### Exercise brief
Transcribe exactly the lines that fall between the one holding "the Data Stewardship" and the one holding "The vital relationship", inclusive, from the entries below.

Page images and extracted text:
———

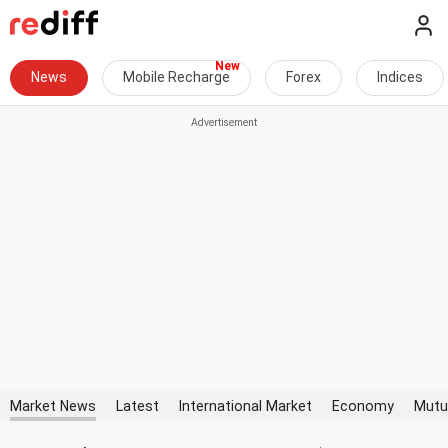
News
Mobile Recharge
Forex
Indices
Market News
Latest
International Market
Economy
Mutu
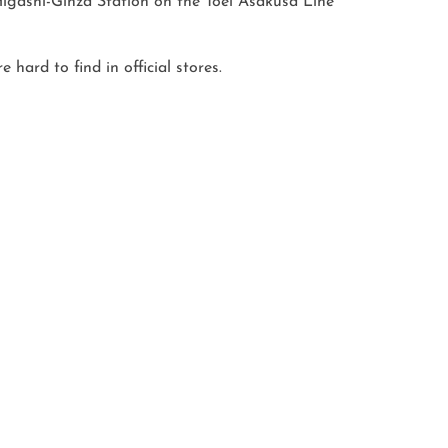
gashi-Ginza Station on the Toei Asakusa Line

ard to find in official stores.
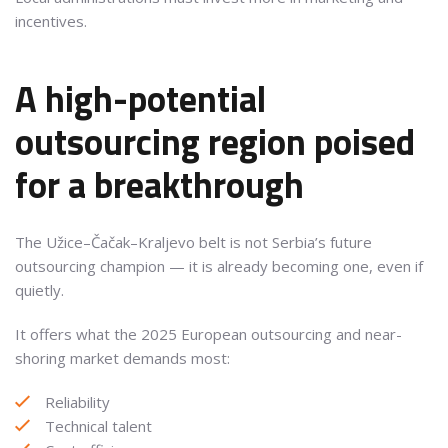
incentives.
A high-potential
outsourcing region poised
for a breakthrough
The Užice–Čačak–Kraljevo belt is not Serbia’s future
outsourcing champion — it is already becoming one, even if
quietly.
It offers what the 2025 European outsourcing and near-
shoring market demands most:
Reliability
Technical talent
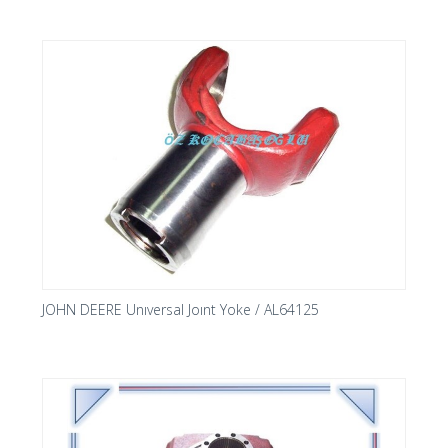
JOHN DEERE Unıversal Joınt Yoke / AL64125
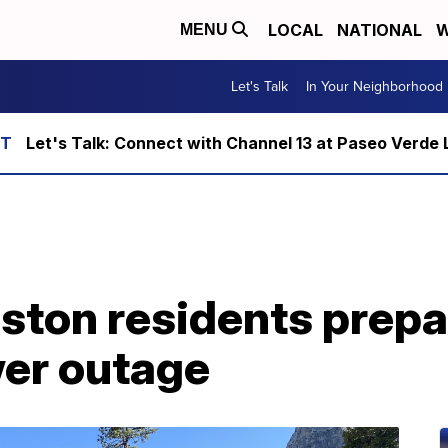
LOCAL
NATIONAL
W
MENU
Let's Talk
In Your Neighborhood
Let's Talk: Connect with Channel 13 at Paseo Verde 
ston residents prepa
wer outage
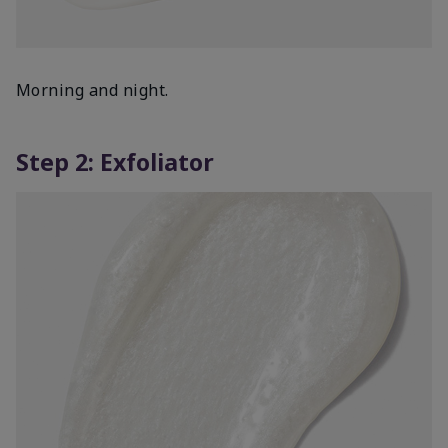
Morning and night.
Step 2: Exfoliator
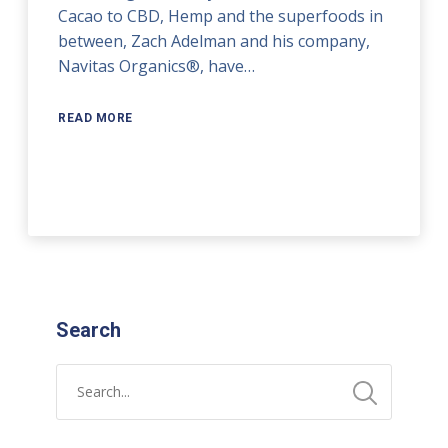
Cacao to CBD, Hemp and the superfoods in
between, Zach Adelman and his company,
Navitas Organics®, have…
READ MORE
Search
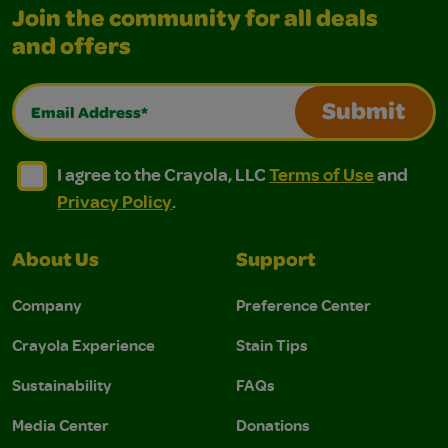
Join the community for all deals
and offers
Email Address*
Submit
I agree to the Crayola, LLC Terms of Use and Privacy Polic
I agree to the Crayola, LLC Terms of Use and Pri
I agree to the Crayola, LLC
Terms of Use
and
Privacy Policy
.
About Us
Support
Company
Preference Center
Crayola Experience
Stain Tips
Sustainability
FAQs
Media Center
Donations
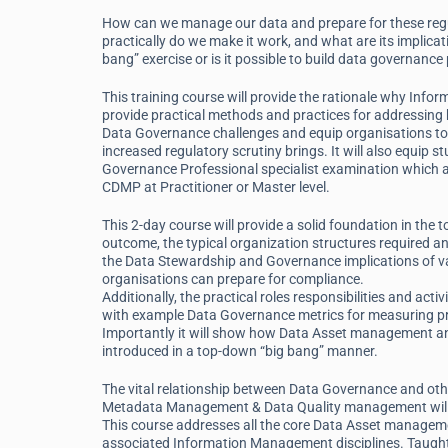
How can we manage our data and prepare for these reg
practically do we make it work, and what are its implic
bang” exercise or is it possible to build data governanc
This training course will provide the rationale why Info
provide practical methods and practices for addressi
Data Governance challenges and equip organisations to
increased regulatory scrutiny brings. It will also equip s
Governance Professional specialist examination which al
CDMP at Practitioner or Master level.
This 2-day course will provide a solid foundation in the
outcome, the typical organization structures required and
the Data Stewardship and Governance implications of va
organisations can prepare for compliance.
Additionally, the practical roles responsibilities and act
with example Data Governance metrics for measuring prog
Importantly it will show how Data Asset management an
introduced in a top-down “big bang” manner.
The vital relationship between Data Governance and oth
Metadata Management & Data Quality management will 
This course addresses all the core Data Asset managem
associated Information Management disciplines. Taugh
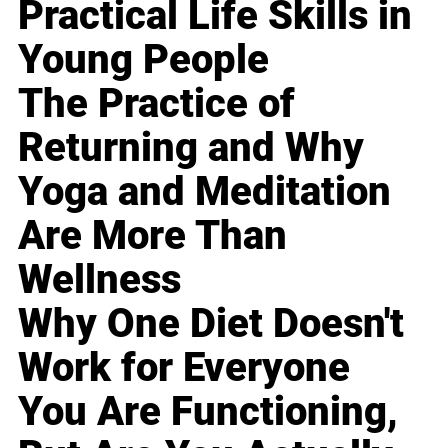
Practical Life Skills in
Young People
The Practice of
Returning and Why
Yoga and Meditation
Are More Than
Wellness
Why One Diet Doesn't
Work for Everyone
You Are Functioning,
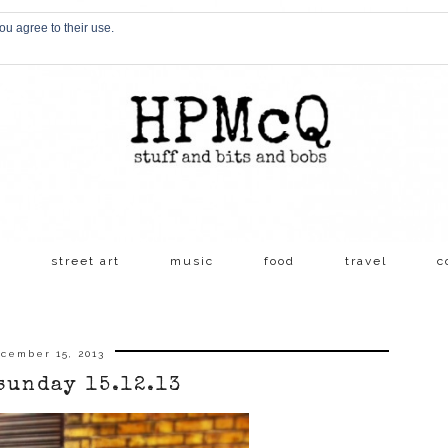
ou agree to their use.
s
street art
music
food
travel
c
cember 15, 2013
sunday 15.12.13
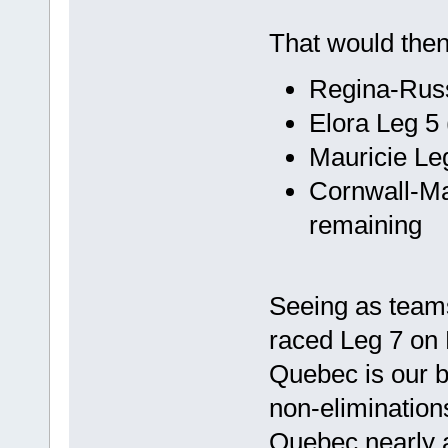
That would the
Regina-Russ
Elora Leg 5
Mauricie Le
Cornwall-Ma
remaining
Seeing as team
raced Leg 7 on F
Quebec is our b
non-eliminations
Quebec nearly 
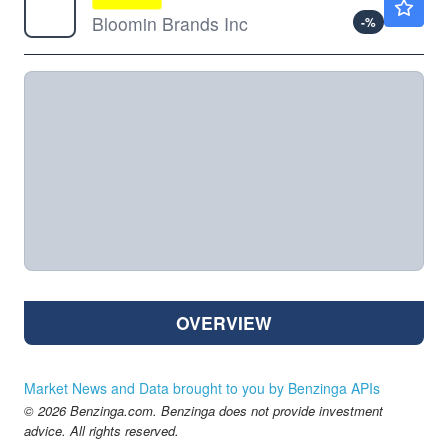
Bloomin Brands Inc
-
%
OVERVIEW
Market News and Data brought to you by Benzinga APIs
© 2026 Benzinga.com. Benzinga does not provide investment
advice. All rights reserved.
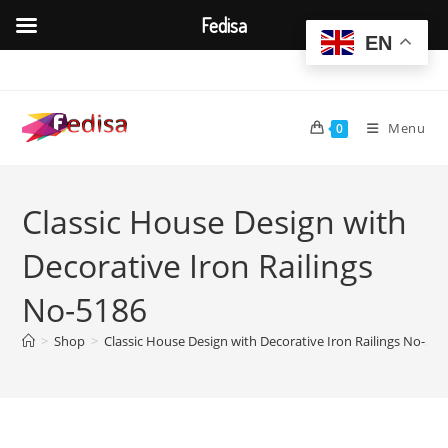
Fedisa
EN
Skip
to
content
Menu
0
Classic House Design with
Decorative Iron Railings
No-5186
>
Shop
>
Classic House Design with Decorative Iron Railings No-518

———

### Answer
the Data Stewardship and Governance implications of va
organisations can prepare for compliance.
Additionally, the practical roles responsibilities and act
with example Data Governance metrics for measuring prog
Importantly it will show how Data Asset management an
introduced in a top-down “big bang” manner.
The vital relationship between Data Governance and oth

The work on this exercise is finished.